Lacking its own supply of spring water and situated away from the main roads, medieval West End barely qualified as a hamlet until a few country houses were built here from the 17th century onwards. The tendency for West End Lane to become impassably muddy after heavy rain further enhanced the hamlet's isolation.

By 1815 West End was still excep­tionally quiet – so much so that its inhab­itants claimed to have heard the cannon fire at Waterloo. The construction of the Finchley Road in the 1830s brought few additions to a population that consisted of a handful of squires and some farm labourers, gardeners and craftsmen. By 1851 West End had one inn and two beershops.

Railways were the prime stimulus of growth in many country corners of modern London but few places were trans­formed as wholly as West End. With the arrival of the Hampstead Junction Railway in 1857, the Midland Railway in 1868 and the Metro­politan and St John’s Wood Railway in 1879, the new suburb of West Hampstead spread in all directions.

Rapid development in the 1880s and 1890s swept away the large houses and the streets were laid out in today's pattern. A local estate agent in Kilburn claimed that he coined the name ‘West Hampstead’, for one of the local railway stations. Public amenities such as street lighting, gas and electricity were provided and much of the frontage to West End Lane was developed as shops.

Some of the new estates were the work of big developers like the United Land Company, whose inclination was to build fairly densely, and during the latter decades of the 19th century parts of West Hampstead became increasingly working-class in character, with policeman, travelling salesmen and railwaymen mixing with clerks and artisans.

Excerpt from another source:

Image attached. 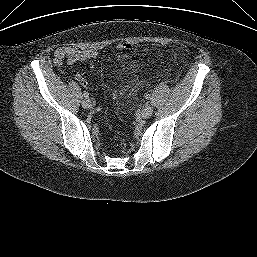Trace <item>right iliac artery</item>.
<instances>
[{"label":"right iliac artery","mask_w":257,"mask_h":257,"mask_svg":"<svg viewBox=\"0 0 257 257\" xmlns=\"http://www.w3.org/2000/svg\"><path fill=\"white\" fill-rule=\"evenodd\" d=\"M83 96H84L86 99H88V98H89V93L86 92V91H84Z\"/></svg>","instance_id":"1"}]
</instances>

Engin­eering workshops operated near the railway lines.

Twentieth-century building was limited mainly to interwar blocks of flats in the north of the district, often in place of Victorian houses that had already become run-down.

The West Hampstead ward now has relatively few families and a great number of young single people. A large proportion of homes are privately rented and fewer than a quarter of adults are married, compared with more than half for the country as a whole. This socio-economic profile is evident in the upmarket cafés that have lined West End Lane in recent years.

Famous West Hampstead residents have included the singers Dusty Springfield, Joan Armat­rading, Olivia Newton John and Jimmy Somerville, author Doris Lessing, actresses Imelda Staunton and Emma Thompson, and the playwright Joe Orton, who lived on West End Lane with his lover Kenneth Halliwell from 1951 to 1959. Stephen Fry has also lived here.